You can get the result file from your browser. Click on Outputs
in the Run log to list the result files.
When you click on the file you want to download, a dialogue appears. By default, the file is downloaded under ~/Downloads
.
Get results
After running the Imputation Workflow, you can get the follows from your web browser.
You can copy the following command to your local computer.
Open a terminal.
When executed, the file will be downloaded to the directory where you are currently executing the command.
scp (your_account_name)@gwa.ddbj.nig.ac.jp:~/Downloads/(filename_you_want_to_download) .
(your_account_name)
is the account you use to log in to the Personal Genome Analysis environment.- For
(filename_you_want_to_download)
, specify the name of the file you want to download.

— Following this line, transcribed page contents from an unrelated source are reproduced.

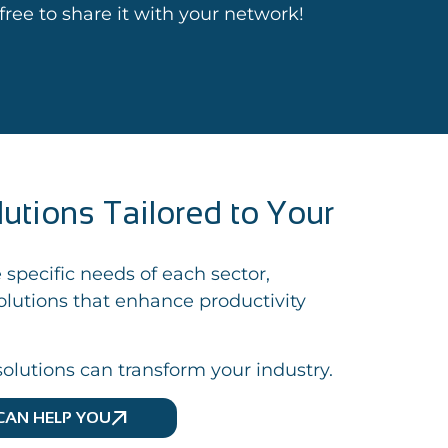
l free to share it with your network!
lutions Tailored to Your
 specific needs of each sector,
lutions that enhance productivity
olutions can transform your industry.
CAN HELP YOU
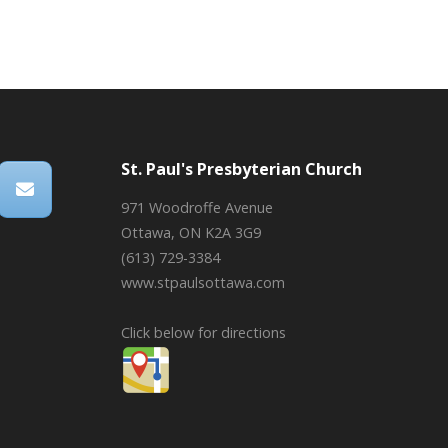
St. Paul's Presbyterian Church
971 Woodroffe Avenue
Ottawa, ON K2A 3G9
(613) 729-3384
www.stpaulsottawa.com
Click below for directions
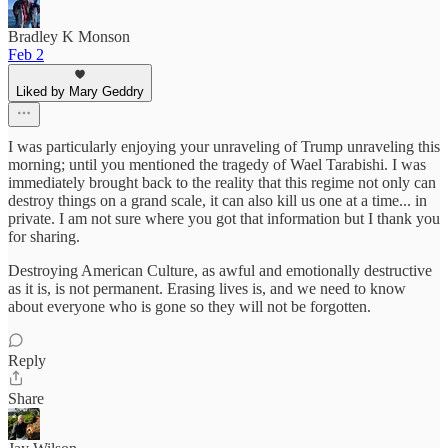
Bradley K Monson
Feb 2
Liked by Mary Geddry
I was particularly enjoying your unraveling of Trump unraveling this
morning; until you mentioned the tragedy of Wael Tarabishi. I was
immediately brought back to the reality that this regime not only can
destroy things on a grand scale, it can also kill us one at a time... in
private. I am not sure where you got that information but I thank you
for sharing.
Destroying American Culture, as awful and emotionally destructive
as it is, is not permanent. Erasing lives is, and we need to know
about everyone who is gone so they will not be forgotten.
Reply
Share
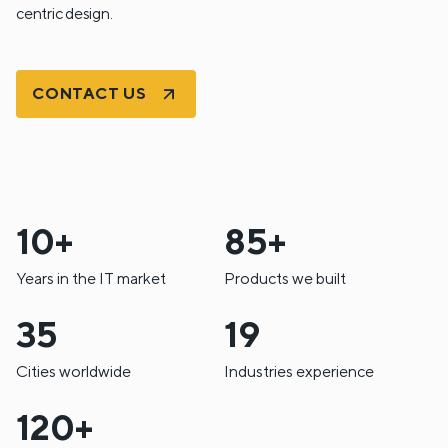
centric design.
CONTACT US
10+
85+
Years in the IT market
Products we built
35
19
Cities worldwide
Industries experience
120+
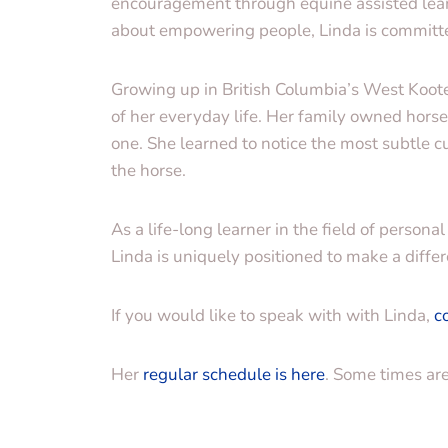
encouragement through equine assisted lear
about empowering people, Linda is committe
Growing up in British Columbia’s West Koote
of her everyday life. Her family owned hors
one. She learned to notice the most subtle 
the horse.
As a life-long learner in the field of perso
Linda is uniquely positioned to make a differ
If you would like to speak with with Linda,
c
Her
regular schedule is here
. Some times ar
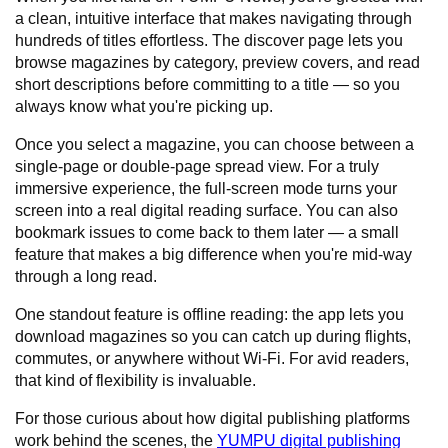
a clean, intuitive interface that makes navigating through
hundreds of titles effortless. The discover page lets you
browse magazines by category, preview covers, and read
short descriptions before committing to a title — so you
always know what you're picking up.
Once you select a magazine, you can choose between a
single-page or double-page spread view. For a truly
immersive experience, the full-screen mode turns your
screen into a real digital reading surface. You can also
bookmark issues to come back to them later — a small
feature that makes a big difference when you're mid-way
through a long read.
One standout feature is offline reading: the app lets you
download magazines so you can catch up during flights,
commutes, or anywhere without Wi-Fi. For avid readers,
that kind of flexibility is invaluable.
For those curious about how digital publishing platforms
work behind the scenes, the
YUMPU digital publishing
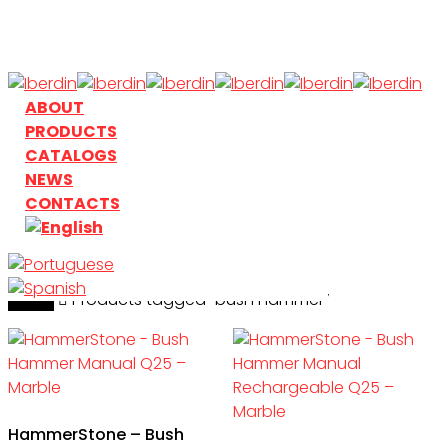
Skip
to
main
content
search
Menu
ABOUT
PRODUCTS
CATALOGS
NEWS
CONTACTS
Home
search
Products tagged “bush hammer”
HammerStone – Bush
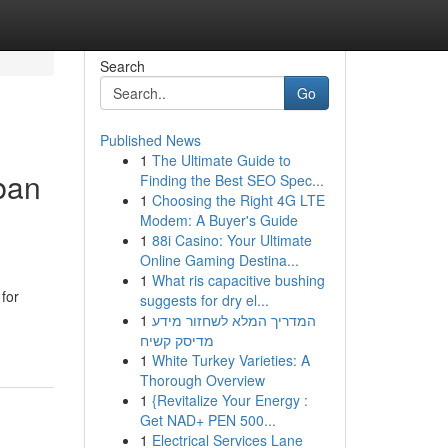
Search
Go
Published News
1
The Ultimate Guide to
ban
Finding the Best SEO Spec...
1
Choosing the Right 4G LTE
Modem: A Buyer's Guide
1
88i Casino: Your Ultimate
Online Gaming Destina...
1
What ris capacitive bushing
 for
suggests for dry el...
1
המדריך המלא לשחזור מידע
מדיסק קשיח
1
White Turkey Varieties: A
Thorough Overview
1
{Revitalize Your Energy :
Get NAD+ PEN 500...
1
Electrical Services Lane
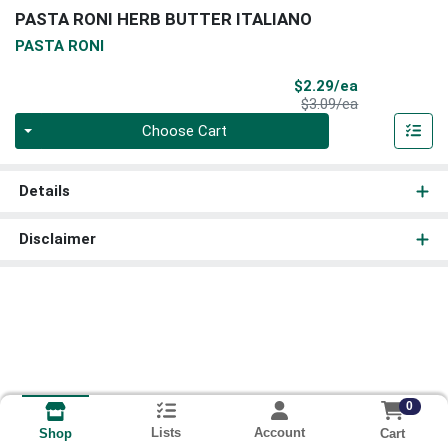
PASTA RONI HERB BUTTER ITALIANO
PASTA RONI
Sale Price
$2.29/ea
Product Price
$3.09/ea
Quantity 0
Choose Cart
Details
Disclaimer
0
Lists
Account
Cart
Shop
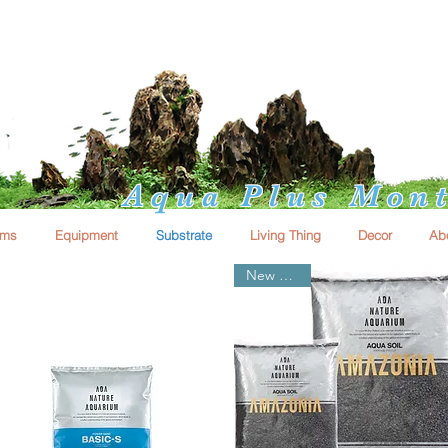
Aqua Plus Mont
ums
Equipment
Substrate
Living Thing
Decor
Ab
New Arrival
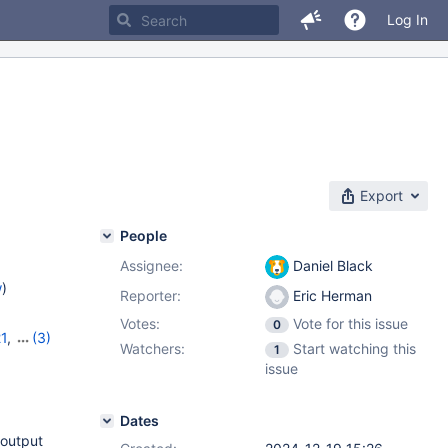
Log In
Export
People
Assignee:
Daniel Black
w
)
Reporter:
Eric Herman
Votes:
Vote for this issue
0
21
,
(3)
Watchers:
Start watching this
1
,
11.7.2
issue
Dates
 output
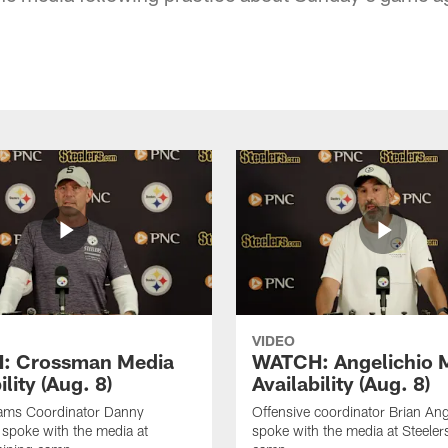
VIDEO
: Crossman Media
WATCH: Angelichio 
ility (Aug. 8)
Availability (Aug. 8)
eams Coordinator Danny
Offensive coordinator Brian Ang
spoke with the media at
spoke with the media at Steelers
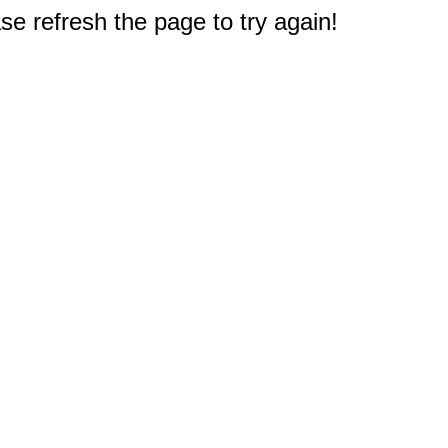
e refresh the page to try again!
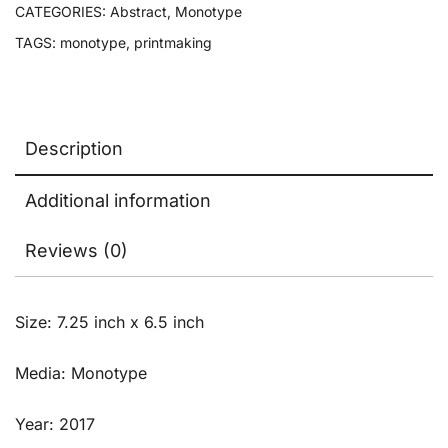
CATEGORIES:
Abstract
,
Monotype
TAGS:
monotype
,
printmaking
Description
Additional information
Reviews (0)
Size: 7.25 inch x 6.5 inch
Media: Monotype
Year: 2017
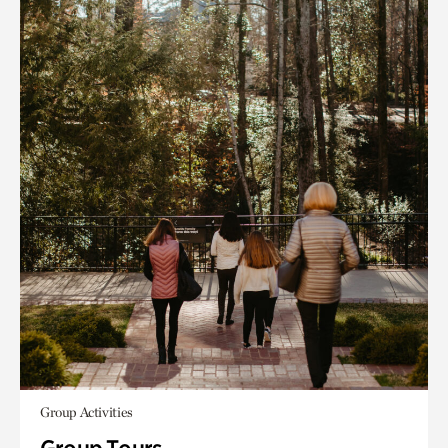
Group Activities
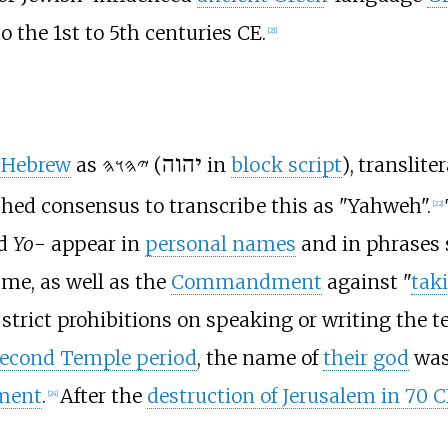
o the 1st to 5th centuries CE.
[
21
]
-Hebrew
as
𐤉𐤄𐤅𐤄
(
יהוה
in
block script
), translite
hed consensus to transcribe this as "Yahweh".
[
22
]
nd
Yo
- appear in
personal names
and in phrases
ame, as well as the
Commandment
against "
tak
y strict prohibitions on speaking or writing the t
econd Temple period
, the name of
their god
was 
ment
.
After the
destruction of Jerusalem in 70
C
[
24
]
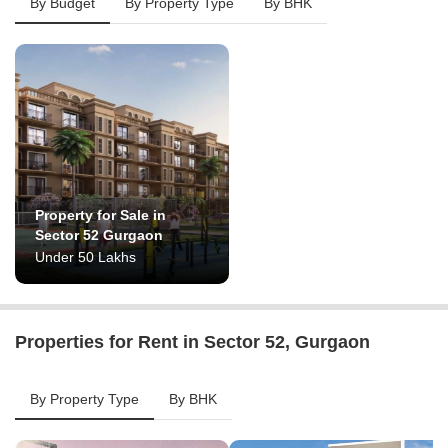
By Budget
By Property Type
By BHK
Property for Sale in
Sector 52 Gurgaon
Under 50 Lakhs
Properties for Rent in Sector 52, Gurgaon
By Property Type
By BHK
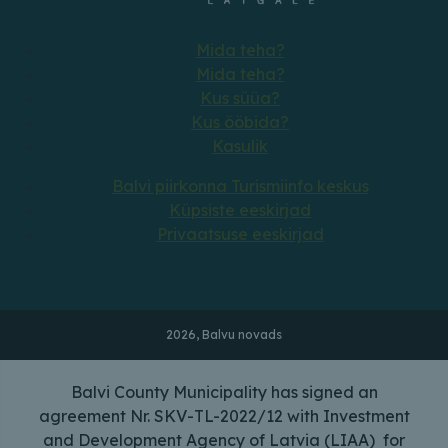
Mida teha?
Mida teha?
Kus süüa?
Kus ööbida?
Kasulik
Balvi piirkonna Turismiinfo keskus
Küpsiste eeskirjad
Privaatsuse eeskirjad
2026, Balvu novads
Balvi County Municipality has signed an
agreement Nr. SKV-TL-2022/12 with Investment
and Development Agency of Latvia (LIAA) for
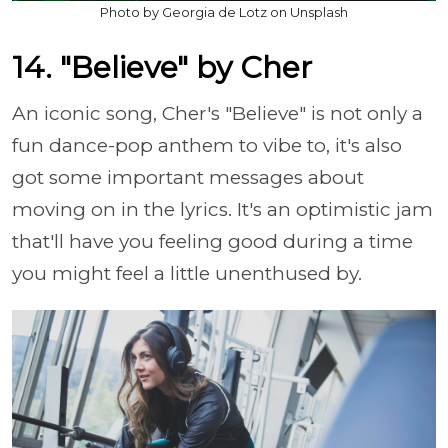
Photo by Georgia de Lotz on Unsplash
14. "Believe" by Cher
An iconic song, Cher's "Believe" is not only a
fun dance-pop anthem to vibe to, it's also
got some important messages about
moving on in the lyrics. It's an optimistic jam
that'll have you feeling good during a time
you might feel a little unenthused by.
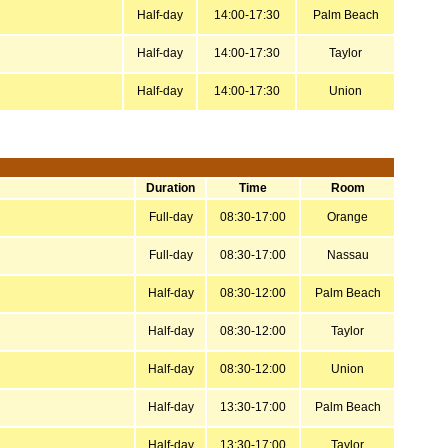
Half-day
14:00-17:30
Palm Beach
Half-day
14:00-17:30
Taylor
Half-day
14:00-17:30
Union
Duration
Time
Room
Full-day
08:30-17:00
Orange
Full-day
08:30-17:00
Nassau
Half-day
08:30-12:00
Palm Beach
Half-day
08:30-12:00
Taylor
Half-day
08:30-12:00
Union
Half-day
13:30-17:00
Palm Beach
Half-day
13:30-17:00
Taylor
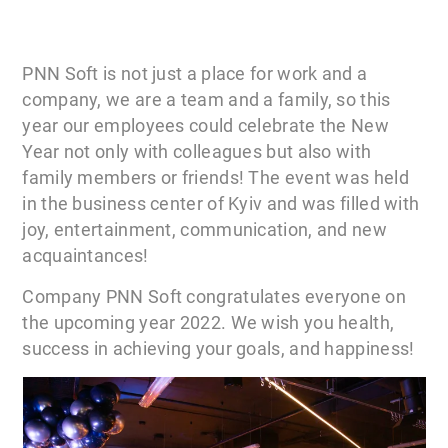
PNN Soft is not just a place for work and a
company, we are a team and a family, so this
year our employees could celebrate the New
Year not only with colleagues but also with
family members or friends! The event was held
in the business center of Kyiv and was filled with
joy, entertainment, communication, and new
acquaintances!
Company PNN Soft congratulates everyone on
the upcoming year 2022. We wish you health,
success in achieving your goals, and happiness!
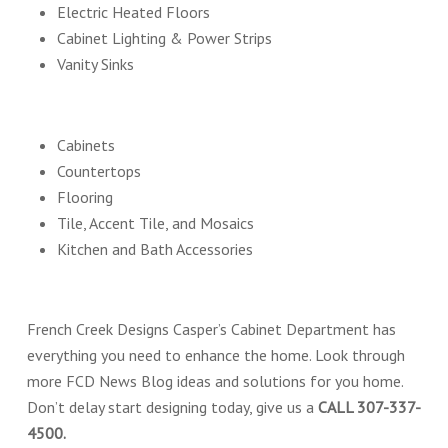
Electric Heated Floors
Cabinet Lighting & Power Strips
Vanity Sinks
Cabinets
Countertops
Flooring
Tile, Accent Tile, and Mosaics
Kitchen and Bath Accessories
French Creek Designs Casper’s Cabinet Department has
everything you need to enhance the home. Look through
more FCD News Blog ideas and solutions for you home.
Don’t delay start designing today, give us a
CALL 307-337-
4500.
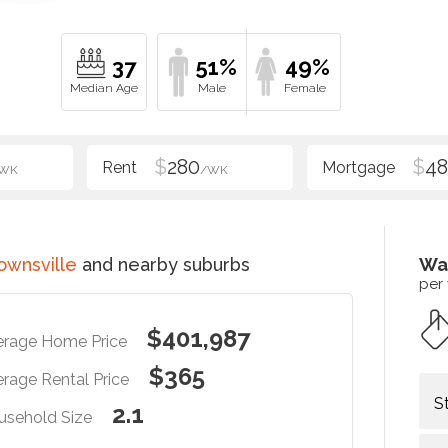
37
51%
49%
$
280
$
48
WK
/WK
ownsville
and nearby suburbs
Wa
per
$401,987
erage Home Price
$365
rage Rental Price
S
2.1
usehold Size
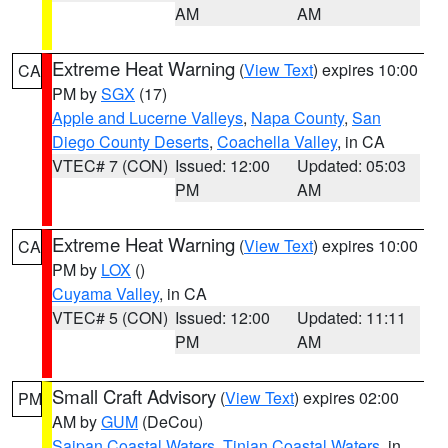
AM
AM
Extreme Heat Warning
(
View Text
) expires 10:00
CA
PM by
SGX
(17)
Apple and Lucerne Valleys
,
Napa County
,
San
Diego County Deserts
,
Coachella Valley
, in CA
VTEC# 7 (CON)
Issued: 12:00
Updated: 05:03
PM
AM
Extreme Heat Warning
(
View Text
) expires 10:00
CA
PM by
LOX
()
Cuyama Valley
, in CA
VTEC# 5 (CON)
Issued: 12:00
Updated: 11:11
PM
AM
Small Craft Advisory
(
View Text
) expires 02:00
PM
AM by
GUM
(DeCou)
Saipan Coastal Waters
,
Tinian Coastal Waters
, in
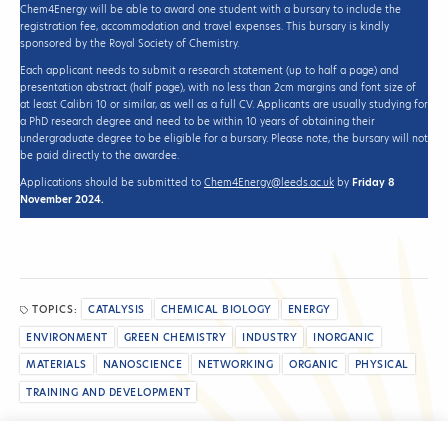
Chem4Energy will be able to award one student with a bursary to include the
registration fee, accommodation and travel expenses. This bursary is kindly
sponsored by the Royal Society of Chemistry.
Each applicant needs to submit a research statement (up to half a page) and
presentation abstract (half page), with no less than 2cm margins and font size of
at least Calibri 10 or similar, as well as a full CV. Applicants are usually studying for
a PhD research degree and need to be within 10 years of obtaining their
undergraduate degree to be eligible for a bursary. Please note, the bursary will not
be paid directly to the awardee.
Applications should be submitted to
Chem4Energy@leeds.ac.uk
by
Friday 8
November 2024.
TOPICS:
CATALYSIS
CHEMICAL BIOLOGY
ENERGY
ENVIRONMENT
GREEN CHEMISTRY
INDUSTRY
INORGANIC
MATERIALS
NANOSCIENCE
NETWORKING
ORGANIC
PHYSICAL
TRAINING AND DEVELOPMENT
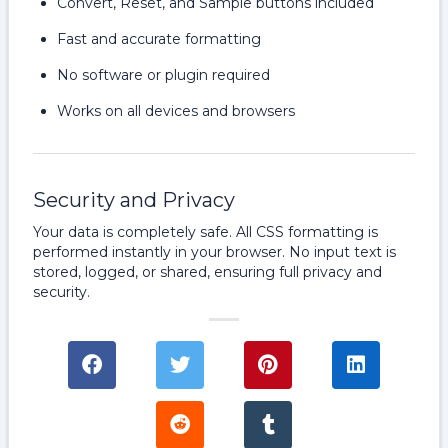
Convert, Reset, and Sample buttons included
Fast and accurate formatting
No software or plugin required
Works on all devices and browsers
Security and Privacy
Your data is completely safe. All CSS formatting is
performed instantly in your browser. No input text is
stored, logged, or shared, ensuring full privacy and
security.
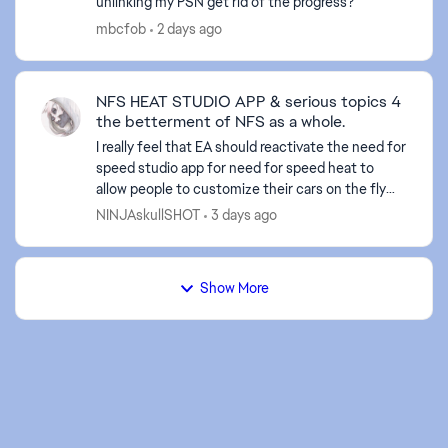
unlinking my PSN get rid of the progress?
mbcfob
2 days ago
NFS HEAT STUDIO APP & serious topics 4
the betterment of NFS as a whole.
I really feel that EA should reactivate the need for
speed studio app for need for speed heat to
allow people to customize their cars on the fly
and what not. Also, I believe they should do a sit
NINJAskullSHOT
3 days ago
dow...
Show More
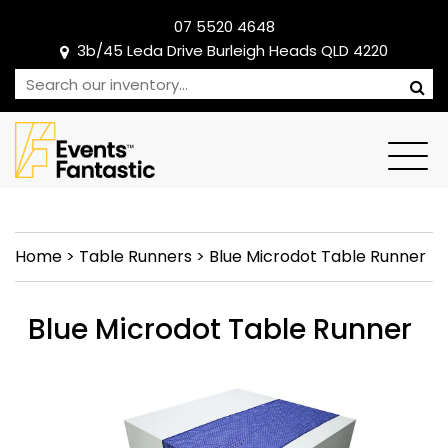
07 5520 4648
3b/45 Leda Drive Burleigh Heads QLD 4220
Home
>
Table Runners
>
Blue Microdot Table Runner
Blue Microdot Table Runner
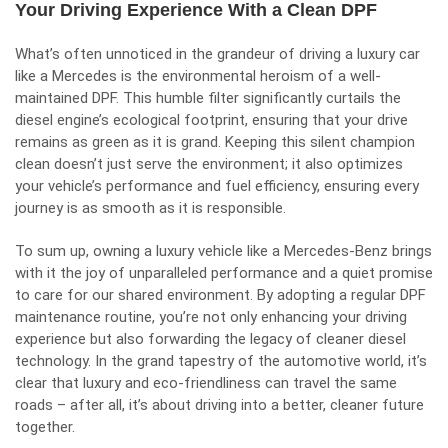
Your Driving Experience With a Clean DPF
What’s often unnoticed in the grandeur of driving a luxury car
like a Mercedes is the environmental heroism of a well-
maintained DPF. This humble filter significantly curtails the
diesel engine’s ecological footprint, ensuring that your drive
remains as green as it is grand. Keeping this silent champion
clean doesn’t just serve the environment; it also optimizes
your vehicle’s performance and fuel efficiency, ensuring every
journey is as smooth as it is responsible.
To sum up, owning a luxury vehicle like a Mercedes-Benz brings
with it the joy of unparalleled performance and a quiet promise
to care for our shared environment. By adopting a regular DPF
maintenance routine, you’re not only enhancing your driving
experience but also forwarding the legacy of cleaner diesel
technology. In the grand tapestry of the automotive world, it’s
clear that luxury and eco-friendliness can travel the same
roads – after all, it’s about driving into a better, cleaner future
together.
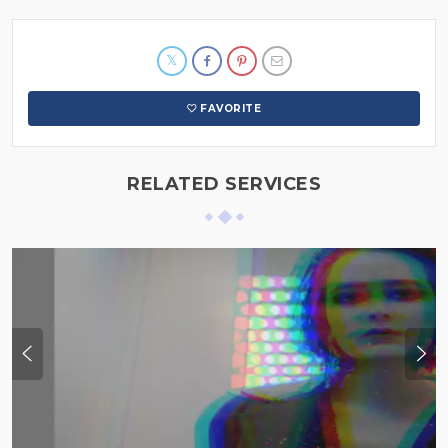
FAVORITE
RELATED SERVICES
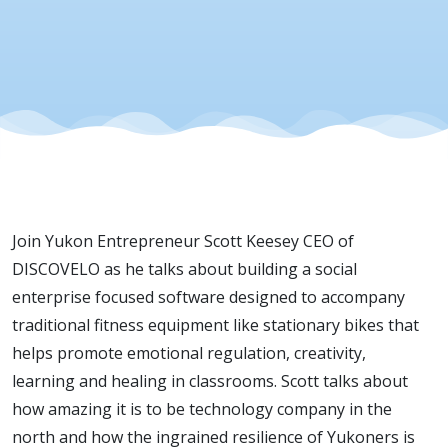
Join Yukon Entrepreneur Scott Keesey CEO of
DISCOVELO as he talks about building a social
enterprise focused software designed to accompany
traditional fitness equipment like stationary bikes that
helps promote emotional regulation, creativity,
learning and healing in classrooms. Scott talks about
how amazing it is to be technology company in the
north and how the ingrained resilience of Yukoners is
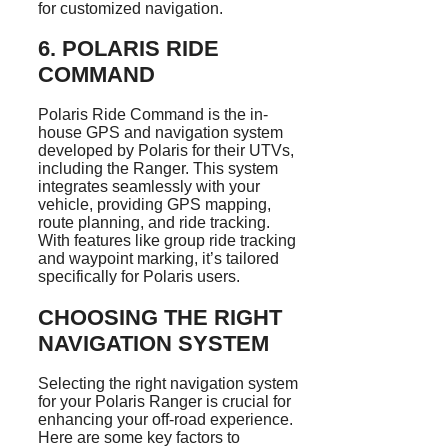
for customized navigation.
6.
POLARIS RIDE
COMMAND
Polaris Ride Command is the in-
house GPS and navigation system
developed by Polaris for their UTVs,
including the Ranger. This system
integrates seamlessly with your
vehicle, providing GPS mapping,
route planning, and ride tracking.
With features like group ride tracking
and waypoint marking, it’s tailored
specifically for Polaris users.
CHOOSING THE RIGHT
NAVIGATION SYSTEM
Selecting the right navigation system
for your Polaris Ranger is crucial for
enhancing your off-road experience.
Here are some key factors to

You can also download the file directly from the results directory of sapporo-service.
Search Run ID
. The Run ID
is displayed on the right of Run ID
. You can copy the Run ID
(runid) by clicking on the icon on the right.
All files are in first two characters /runid
/outputs/ of the installed directory /sapporo-service/run/runid
.
If the runid
is eef64a2e-ca10-4ab0-a762-a965c4149a4a
, the first two characters are ee
.
When you copy with the scp
command, enter the following. A directory called outputs
will be created in your computer,
and the analysis results will be copied from the personal genome analysis section to your computer.
scp -i [your private key file] -r ([your account name])@gwa.ddbj.nig.ac.jp:~/sapporo-install/sapporo-service/run/ee/eef64a2e-ca10-4ab0-a762-a965c4149a4a/ outputs outputs
When you are finished, close the browser tab displaying Guacamole.